Un bluff qui change l’image de Moneymaker
Moneymaker : La main la plus importante que vous n’avez pas vu à la télévision, je l’ai jouée contre un gars nommé Chuc Hoang. Je ne me souviens plus exactement des blindes mais il relance et je paye. Check-check sur le flop. Le turn arrive et je n’ai absolument rien avec A3. Il fait une toute mise de 15.000 donc je décide de relancer de 15.000 puis il me revient dessus avec 15.000 supplémentaires.
A ce moment, je me dis : ok, il a main plutôt forte mais je suis un putain de mec borné et je pense que je peux le faire passer donc je mets 100.000 de plus. Et, il paye.
Ce n’est pas vraiment le spot dans lequel je voulais être. Je n’ai aucun out mais j’assume. J’espère juste que la carte à la rivière ne va pas trop changer le board car j’essayais de représenter une quinte et j’étais quasiment sûr qu’il avait un brelan ou deux paires.
Nous avions tous les deux des tapis assez profonds. J’avais encore 300.000 et lui 200.000 et ça aurait fait mal de partir à tapis et d'être payé. Sur la river, il décide de checker, je pars à tapis et il passe assez rapidement.
Je lui dévoile mon bluff. C’était purement sur le coup de l’émotion. J’étais tellement content de mettre sorti de ce piège dans lequel je m’étais mis et heureux d’avoir tous ces jetons. C’était stupide de montrer le bluff mais j’étais tellement fier de moi.
C’est à ce moment que j’ai senti les gens parler de moi en bien. Je n’étais plus le fish. Je suis fou et vous avez plutôt intérêt à me laisser tranquille.
Matt Savage : Une fois tombé à 10 joueurs restants – à une élimination de la table finale – nous avons réuni tout le monde sur la même table mais il n’y avait que neuf caméras sur la table pour voir les cartes. Deux joueurs ont donc dû en partager une. C’était bizarre.
Moneymaker : Je n’ai pris aucun risque à 10 joueurs restants. Je voulais faire la table finale. Je ne voulais plus jouer une main. Je m’en foutais d’être celui qui élimine un adversaire.
D’une part, je voulais juste aller me coucher. Il était 4h et j’étais exténué. Je ne voulais pas être impliqué dans des coups. La seule main que j’ai jouée était le AQ contre Ivey. Si j’ai joué une autre main, je ne m’en souviens pas.

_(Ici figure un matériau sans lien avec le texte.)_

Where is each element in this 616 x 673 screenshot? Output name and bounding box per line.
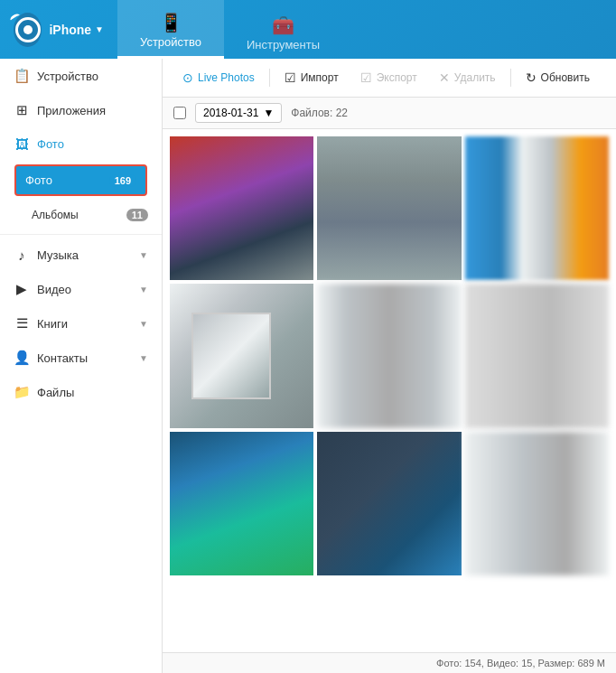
- logo-pupil: [23, 25, 33, 34]
- tools-tab-icon: 🧰: [272, 16, 294, 34]
- sidebar-fotos-label: Фото: [25, 173, 102, 187]
- export-icon: ☑: [360, 70, 372, 85]
- photo-item-8[interactable]: [317, 432, 461, 575]
- photo-item-2[interactable]: [317, 136, 461, 280]
- sidebar-item-contacts[interactable]: 👤 Контакты ▼: [0, 341, 162, 375]
- refresh-icon: ↻: [526, 70, 537, 85]
- app-header: iPhone ▼ 📱 Устройство 🧰 Инструменты: [0, 0, 616, 59]
- refresh-button[interactable]: ↻ Обновить: [517, 66, 599, 89]
- apps-icon: ⊞: [14, 102, 30, 118]
- files-count-label: Файлов: 22: [291, 107, 348, 119]
- live-photos-button[interactable]: ⊙ Live Photos: [173, 66, 264, 89]
- live-photos-icon: ⊙: [182, 70, 193, 85]
- sidebar-device-label: Устройство: [37, 70, 148, 83]
- logo-area: iPhone ▼: [0, 0, 117, 59]
- sidebar-item-apps[interactable]: ⊞ Приложения: [0, 93, 162, 127]
- photo-item-7[interactable]: [170, 432, 313, 575]
- photos-parent-icon: 🖼: [14, 136, 30, 152]
- status-bar: Фото: 154, Видео: 15, Размер: 689 М: [163, 652, 616, 673]
- import-icon: ☑: [285, 70, 296, 85]
- photo-item-9[interactable]: [465, 432, 609, 575]
- photo-item-6[interactable]: [465, 284, 609, 427]
- photo-item-4[interactable]: [170, 284, 313, 427]
- sidebar-item-photos-parent[interactable]: 🖼 Фото: [0, 127, 162, 161]
- status-text: Фото: 154, Видео: 15, Размер: 689 М: [436, 658, 605, 668]
- files-icon: 📁: [14, 384, 30, 400]
- content-area: ⊙ Live Photos ☑ Импорт ☑ Экспорт ✕ Удали…: [163, 59, 616, 673]
- date-select[interactable]: 2018-01-31 ▼: [195, 103, 282, 123]
- main-layout: 📋 Устройство ⊞ Приложения 🖼 Фото Фото 16…: [0, 59, 616, 673]
- sidebar-item-fotos-selected[interactable]: Фото 169: [14, 164, 147, 196]
- toolbar-sep-2: [510, 69, 511, 87]
- sidebar-item-books[interactable]: ☰ Книги ▼: [0, 306, 162, 341]
- export-label: Экспорт: [377, 71, 417, 84]
- delete-icon: ✕: [439, 70, 450, 85]
- photo-item-3[interactable]: [465, 136, 609, 280]
- date-value: 2018-01-31: [203, 107, 258, 119]
- photo-grid: [163, 129, 616, 652]
- device-tab-icon: 📱: [160, 14, 182, 32]
- refresh-label: Обновить: [541, 71, 590, 84]
- live-photos-label: Live Photos: [198, 71, 255, 84]
- device-name-label[interactable]: iPhone ▼: [49, 23, 104, 37]
- sidebar-photos-parent-label: Фото: [37, 137, 148, 151]
- device-icon: 📋: [14, 68, 30, 84]
- device-dropdown-arrow[interactable]: ▼: [95, 24, 104, 34]
- books-icon: ☰: [14, 315, 30, 332]
- device-tab-label: Устройство: [140, 35, 201, 49]
- books-expand-arrow: ▼: [139, 319, 148, 329]
- sidebar-albums-label: Альбомы: [32, 209, 119, 221]
- toolbar-sep-1: [269, 69, 270, 87]
- sidebar-files-label: Файлы: [37, 386, 148, 399]
- sidebar-item-music[interactable]: ♪ Музыка ▼: [0, 238, 162, 272]
- sidebar-video-label: Видео: [37, 283, 132, 296]
- photo-item-5[interactable]: [317, 284, 461, 427]
- sidebar-item-albums[interactable]: Альбомы 11: [0, 200, 162, 230]
- content-toolbar: ⊙ Live Photos ☑ Импорт ☑ Экспорт ✕ Удали…: [163, 59, 616, 98]
- tab-tools[interactable]: 🧰 Инструменты: [224, 0, 342, 59]
- delete-button[interactable]: ✕ Удалить: [430, 66, 505, 89]
- fotos-badge: 169: [109, 174, 136, 187]
- music-icon: ♪: [14, 248, 30, 263]
- delete-label: Удалить: [454, 71, 496, 84]
- sidebar-item-device[interactable]: 📋 Устройство: [0, 59, 162, 93]
- import-button[interactable]: ☑ Импорт: [275, 66, 348, 89]
- header-tabs: 📱 Устройство 🧰 Инструменты: [117, 0, 616, 59]
- photo-item-1[interactable]: [170, 136, 313, 280]
- contacts-expand-arrow: ▼: [139, 353, 148, 363]
- filter-bar: 2018-01-31 ▼ Файлов: 22: [163, 98, 616, 129]
- sidebar: 📋 Устройство ⊞ Приложения 🖼 Фото Фото 16…: [0, 59, 163, 673]
- sidebar-divider-1: [0, 234, 162, 235]
- sidebar-item-video[interactable]: ▶ Видео ▼: [0, 272, 162, 306]
- sidebar-apps-label: Приложения: [37, 104, 148, 117]
- date-dropdown-arrow: ▼: [263, 107, 274, 119]
- tools-tab-label: Инструменты: [247, 38, 320, 51]
- tab-device[interactable]: 📱 Устройство: [117, 0, 224, 59]
- export-button[interactable]: ☑ Экспорт: [351, 66, 426, 89]
- select-all-checkbox[interactable]: [173, 107, 186, 119]
- photo-4-inner-content: [191, 313, 271, 399]
- app-logo-icon: [14, 13, 42, 47]
- music-expand-arrow: ▼: [139, 250, 148, 260]
- video-icon: ▶: [14, 281, 30, 297]
- sidebar-music-label: Музыка: [37, 248, 132, 262]
- contacts-icon: 👤: [14, 350, 30, 366]
- albums-badge: 11: [126, 209, 148, 221]
- sidebar-books-label: Книги: [37, 317, 132, 331]
- sidebar-contacts-label: Контакты: [37, 351, 132, 365]
- sidebar-item-files[interactable]: 📁 Файлы: [0, 375, 162, 409]
- video-expand-arrow: ▼: [139, 285, 148, 294]
- logo-eye: [15, 17, 41, 42]
- import-label: Импорт: [301, 71, 339, 84]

Howard Lederer : Bien sûr, Chris Moneymaker est l’histoire que l’on retient de ces World Series of Poker mais ce tournoi a également vu la naissance de Phil Ivey. Il s’en était rapproché en 2002 et je me souviens l’avoir entendu dire : « Je vais gagner ce tournoi en 2003 » et il était présent au rendez-vous. Il était en train de devenir le joueur de tournoi le plus intimidant de la planète cette année.
La main entre Ivey et Moneymaker à la bulle de la table finale
Moneymaker : Tout le monde pense que j’ai été chanceux contre Ivey. Je n’ai pas été chanceux. J’ai relancé pré-flop avec AxQx. Jason Lester avait les 10 et Ivey les 9 et ils ont payé tous les deux. Le flop QxQx6x est tombé.
J’ai misé 75.000 et Ivey avait seulement 475.000 derrière. Tout le monde dit que j’ai misé trop petit pour le faire fuir du coup – la taille de ma relance l’a gardé dans le coup – mais c’est que je voulais. Je ne voulais pas effrayer mes adversaires alors que j’avais AQ. Cela aurait été stupide.
Jason a passé ses 10 et Ivey a payé avec ses 9. Je n’ai pas été chanceux. J’ai été très malchanceux lorsqu’il a touché un de ses deux outs sur le 9x au turn.
Il m’a laissé la parole, j’ai misé 200.000 et il a relancé à tapis pour 200.000 de plus. Evidemment, je ne pouvais pas passer ici. J’ai juste connu une fin heureuse quand j’ai touché un as à la river.
72h de voiture pour digérer la main
Dan Harrington : Ma réaction sur cet as fut : « Oh, bien. » L’argent par vers le bon client à mon avis. J’étais vraiment content.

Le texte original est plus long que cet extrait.